● WORK TASK
Retype the entries below word for word, leaving out every picture.

┌─ SOURCE INFORMATION

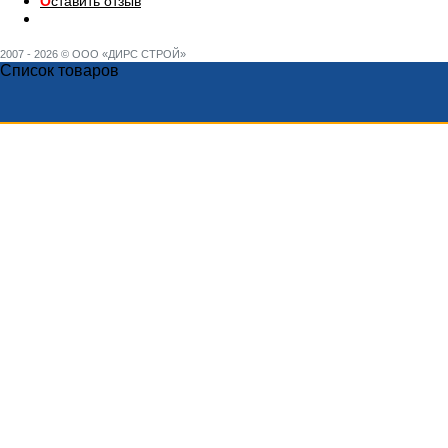
О
ставить отзыв
2007 - 2026 © ООО «ДИРС СТРОЙ»
Список товаров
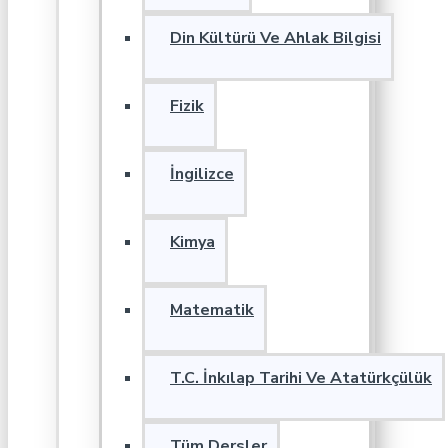
Din Kültürü Ve Ahlak Bilgisi
Fizik
İngilizce
Kimya
Matematik
T.C. İnkılap Tarihi Ve Atatürkçülük
Tüm Dersler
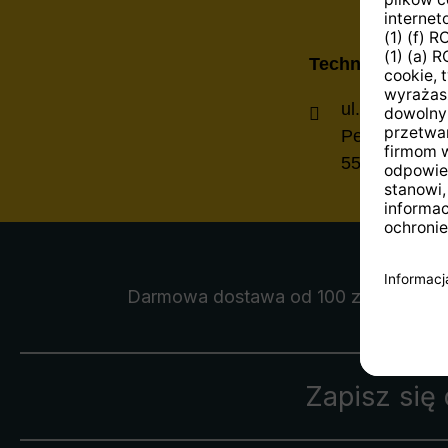
TechniSat Digital
ul. Poznańsk
Personalabte
55-120 Oborn
Darmowa dostawa
od 100 zł
Zapisz się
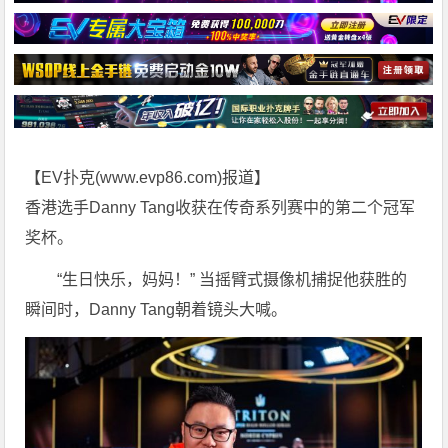
【EV扑克(
www.evp86.com
)报道】
香港选手Danny Tang收获在传奇系列赛中的第二个冠军
奖杯。
“生日快乐，妈妈！” 当摇臂式摄像机捕捉他获胜的
瞬间时，Danny Tang朝着镜头大喊。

└─

● SOLUTION
О
ставить отзыв
2007 - 2026 © ООО «ДИРС СТРОЙ»
Список товаров
Din Kültürü Ve Ahlak Bilgisi
Fizik
İngilizce
Kimya
Matematik
T.C. İnkılap Tarihi Ve Atatürkçülük
Tüm Dersler
TechniSat Digital
ul. Poznańsk
Personalabte
55-120 Oborn
Darmowa dostawa
od 100 zł
Zapisz się
【EV扑克(
www.evp86.com
)报道】
香港选手Danny Tang收获在传奇系列赛中的第二个冠军
奖杯。
“生日快乐，妈妈！” 当摇臂式摄像机捕捉他获胜的
瞬间时，Danny Tang朝着镜头大喊。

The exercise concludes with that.